Les frais de mission, de déplacements et de restauration ont fortement progressé, passant de 170 000 € en 2019 à 280 000 € en 2023. Si certaines dépenses concernent l’organisation sur le territoire de la commune d’évènements festifs, de nombreuses anomalies ont toutefois été constatées comme le dépassement des plafonds légaux de remboursement de ces frais et l’absence de justificatifs pour nombre de dépenses.

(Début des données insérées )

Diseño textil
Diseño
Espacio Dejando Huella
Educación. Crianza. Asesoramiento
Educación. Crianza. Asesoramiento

L’utilisation irrégulière par les maires successifs d’une carte d’achat nominative jusqu’au milieu de l’année 2024 a contribué à un manque transparence dans la gestion communale. Les paiements se sont accrus, passant de 39 990 € en 2019 à 117 300 € en 2023. Beaucoup concernent le règlement de dépenses d’hôtels et de restaurants parisiens réputés, de billets d’avion ou l’achat de vins et spiritueux, sans justificatifs ni prise en compte de l’intérêt général dans la gestion des deniers publics. La carte d’achat a été détruite et le contrat résilié le 17 décembre 2024.
RECOMMANDATIONS
La chambre formule 12 recommandations :
- Recommandation n° 1. : Formaliser dans les meilleurs délais les procédures permettant une gestion efficiente des documents et des archives municipales, conformément à l’article L. 212 6 du code du patrimoine.
- Recommandation n° 2. : Limiter l’effectif du cabinet à une personne, conformément à l’article 10 du décret n° 87-1004 du 16 décembre 1987.

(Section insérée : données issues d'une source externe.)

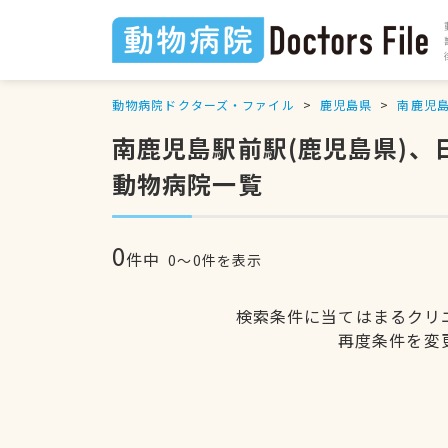
動物病院ドクターズ・ファイル
鹿児島県
南鹿児
南鹿児島駅前駅(鹿児島県)
動物病院一覧
0
件中
0〜0件を表示
検索条件に当てはまるクリ
再度条件を変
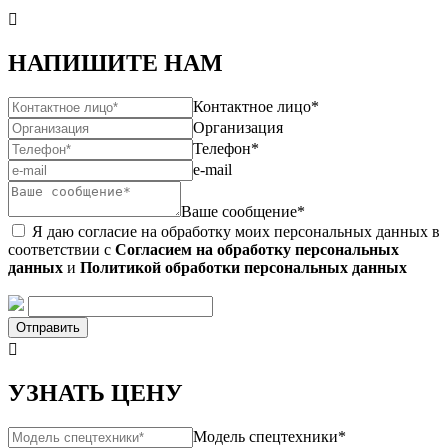

НАПИШИТЕ НАМ
Контактное лицо*
Организация
Телефон*
e-mail
Ваше сообщение*
Я даю согласие на обработку моих персональных данных в
соответствии с
Согласием на обработку персональных
данных
и
Политикой обработки персональных данных
Отправить

УЗНАТЬ ЦЕНУ
Модель спецтехники*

- Recommandation n° 3. : Adopter dans les meilleurs délais un guide interne de la commande publique ainsi qu’une nomenclature des achats permettant l’exacte computation des dépenses par famille d’achat.

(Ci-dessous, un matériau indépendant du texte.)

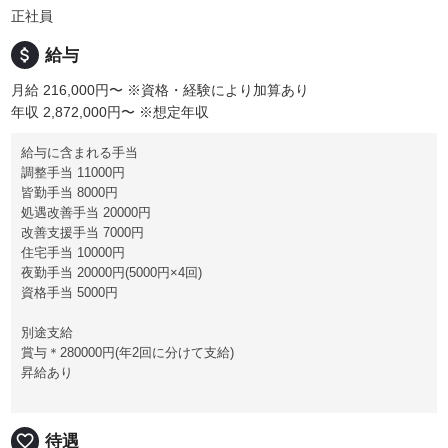
正社員
attach_money
給与
月給 216,000円〜
※資格・経験により加算あり
年収 2,872,000円〜
※想定年収
給与に含まれる手当
調整手当 11000円
皆勤手当 8000円
処遇改善手当 20000円
改善支援手当 7000円
住宅手当 10000円
夜勤手当 20000円(5000円×4回)
資格手当 5000円
別途支給
賞与＊280000円(年2回に分けて支給)
昇給あり
favorite_border
待遇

- Recommandation n° 4. : Respecter l’imputation comptable des frais de déplacement et de relations publiques des élus et des agents selon la nomenclature appropriée afin de disposer d’une information fiable et directe sur la réalité des sommes dépensées par nature.
- Recommandation n° 5. : Établir un inventaire des actifs de la commune en liaison avec le comptable public.
- Recommandation n° 6. : Procéder au provisionnement pour risques prévu par les dispositions de l’article L. 2321-2 du code général des collectivités territoriales.
- Recommandation n° 7. : Se doter dans les meilleurs délais d’un plan pluriannuel d’investissement.
- Recommandation n° 8. : Mettre en place dans les plus brefs délais des lignes directrices de gestion permettant une sécurisation juridique des procédures en matière de ressources humaines et une gestion efficiente des carrières et des effectifs conformément à l’article L. 413-1 du code de la fonction publique.
- Recommandation n° 9. : Mettre en place un système de contrôle automatisé du respect effectif du temps de travail des agents, conformément au décret n° 2002-60 du 14 janvier 2002 relatif aux indemnités horaires pour travaux supplémentaires.
- Recommandation n° 10. : Élaborer les fiches de poste des agents et mettre en place l’entretien d’évaluation professionnelle prévu à l’article L. 521-1 du code général de la fonction publique.
- Recommandation n° 11. : Mettre en place une procédure interne de recueil et de traitement des signalements des lanceurs d’alerte conformément à l’article 8 de la loi du 9 décembre 2016.
- Recommandation n° 12. : Mettre en conformité l’attribution des logements de fonction notamment en faisant cesser l’attribution du logement occupé par deux anciens agents de la commune.